Herald on Sunday story badly wrong
Susan Edmunds at the Herald on Sunday writes:
The cost of feeding your family a cooked weekend breakfast rose by more than three times the rate of inflation over the past five years — and the price increases aren’t likely to stop.
This makes it sound like breakfast food prices have been rising faster than other costs. Their calculation:
If you served tomatoes, mushrooms, bacon, toast, eggs, tinned spaghetti and cereal, with coffee, tea and orange juice this weekend, it would have cost you 6.9 per cent more than the same meal in 2008, and almost 3 per cent more than in 2012. Breakfast food prices have risen more quickly than other prices.
Over the past five years, the compound average annual rate of inflation was 2.1 per cent.
This is so wrong and deceptive, it is appalling.
The story is comparing the cumulative five year price increase of cooked breakfasts with the average annual inflation rate. That is not apples and apples. That is comparing the cost of five apples to one apple.
Yes the average annual inflation rate has been 2.1%. What that means is that prices overall have increased 10.8% from December 2008 to December 2013. The CPI for those quarters was 1072 and 1188 respectively.

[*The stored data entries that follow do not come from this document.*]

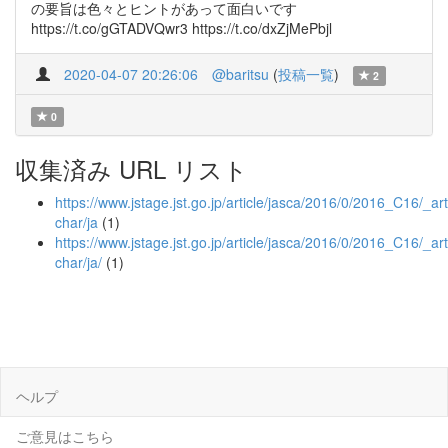
の要旨は色々とヒントがあって面白いです
https://t.co/gGTADVQwr3 https://t.co/dxZjMePbjl
2020-04-07 20:26:06
@baritsu
(
投稿一覧
)
2
0
収集済み URL リスト
https://www.jstage.jst.go.jp/article/jasca/2016/0/2016_C16/_arti
char/ja
(1)
https://www.jstage.jst.go.jp/article/jasca/2016/0/2016_C16/_arti
char/ja/
(1)
ヘルプ
ご意見はこちら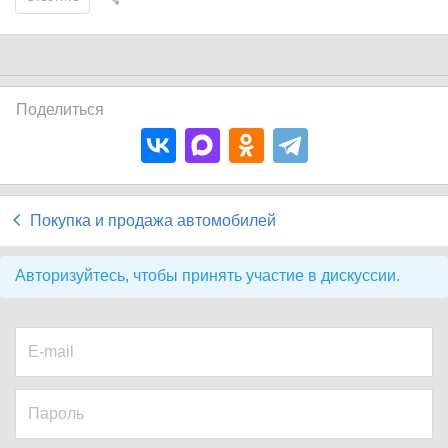
Поделиться
Покупка и продажа автомобилей
Авторизуйтесь, чтобы принять участие в дискуссии.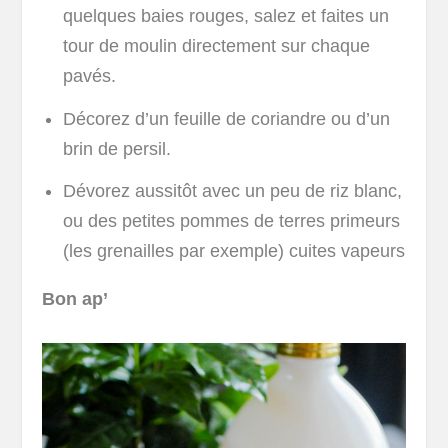
quelques baies rouges, salez et faites un
tour de moulin directement sur chaque
pavés.
Décorez d’un feuille de coriandre ou d’un
brin de persil.
Dévorez aussitôt avec un peu de riz blanc,
ou des petites pommes de terres primeurs
(les grenailles par exemple) cuites vapeurs
Bon ap’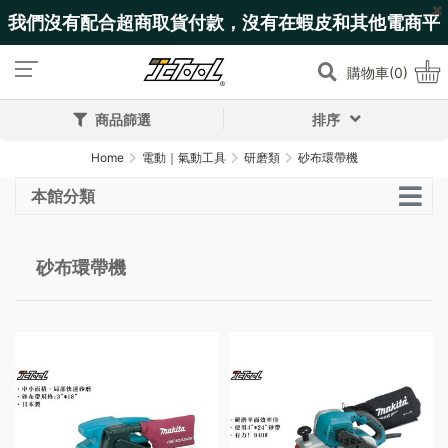
我們沒有配合超商取貨付款，沒有在蝦皮和其他電商平
台上架!
購物車(0)
商品篩選
排序
Home
電動｜氣動工具
研磨類
砂布環帶機
本館分類
砂布環帶機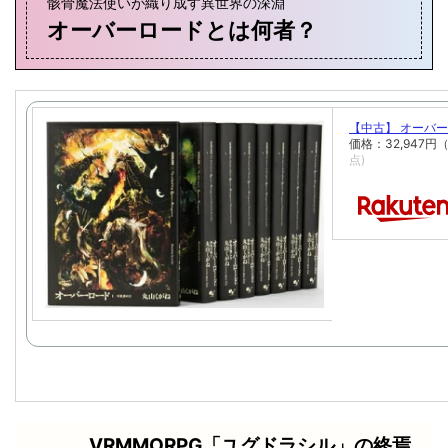
骸骨魔法使いが織り成す異世界の深淵
オーバーロードとは何者？
【中古】 オーバー
価格：32,947
点)
VRMMORPG「ユグドラシル」の終焉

So if the cost of breakfast has increased by 6.9% over five years, then the cost of breakfast has increased by around 60% of the overall inflation, not by three times as much. The average annualized increase in breakfast is 1.4% – again far less than 2.1%.

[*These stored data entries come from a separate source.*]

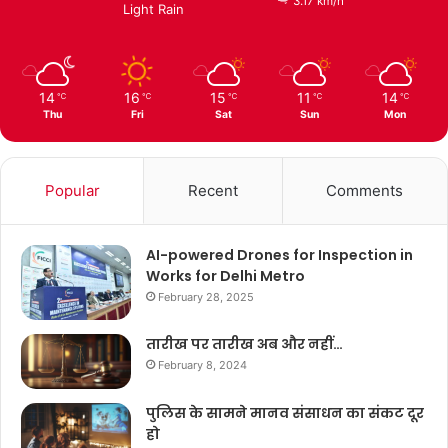
3.17 km/h
Light Rain
14
16
15
11
14
℃
℃
℃
℃
℃
Thu
Fri
Sat
Sun
Mon
Popular
Recent
Comments
AI-powered Drones for Inspection in
Works for Delhi Metro
February 28, 2025
तारीख पर तारीख अब और नहीं…
February 8, 2024
पुलिस के सामने मानव संसाधन का संकट दूर
हो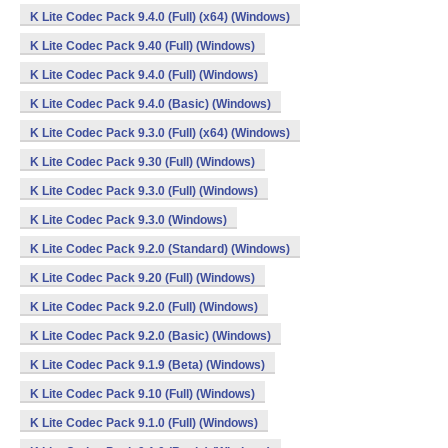
K Lite Codec Pack 9.4.0 (Full) (x64) (Windows)
K Lite Codec Pack 9.40 (Full) (Windows)
K Lite Codec Pack 9.4.0 (Full) (Windows)
K Lite Codec Pack 9.4.0 (Basic) (Windows)
K Lite Codec Pack 9.3.0 (Full) (x64) (Windows)
K Lite Codec Pack 9.30 (Full) (Windows)
K Lite Codec Pack 9.3.0 (Full) (Windows)
K Lite Codec Pack 9.3.0 (Windows)
K Lite Codec Pack 9.2.0 (Standard) (Windows)
K Lite Codec Pack 9.20 (Full) (Windows)
K Lite Codec Pack 9.2.0 (Full) (Windows)
K Lite Codec Pack 9.2.0 (Basic) (Windows)
K Lite Codec Pack 9.1.9 (Beta) (Windows)
K Lite Codec Pack 9.10 (Full) (Windows)
K Lite Codec Pack 9.1.0 (Full) (Windows)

This story should be pulled from their website it is so wrong. I’m not sure a correction can fix it, as its central premise is flawed.
I also doubt some of the data in there. I presume they got more detailed data from Stats NZ than on Infoshare, but even what Infoshare has doesn’t support some of the assertions such as:
A loaf of bread is now 11 per cent more expensive than it was in 2008.
The bread sub-index was 1290 in Dec 2008 and 1374 in Dec 2013 (and down to 1359 in Feb 2014). This is a five year increase of 6.5%, not 11%.
But even if you accept their figures are correct, their assertion is fundamentally wrong. The cost of a cooked breakfast has not risen three times faster than inflation. It has risen slower than inflation.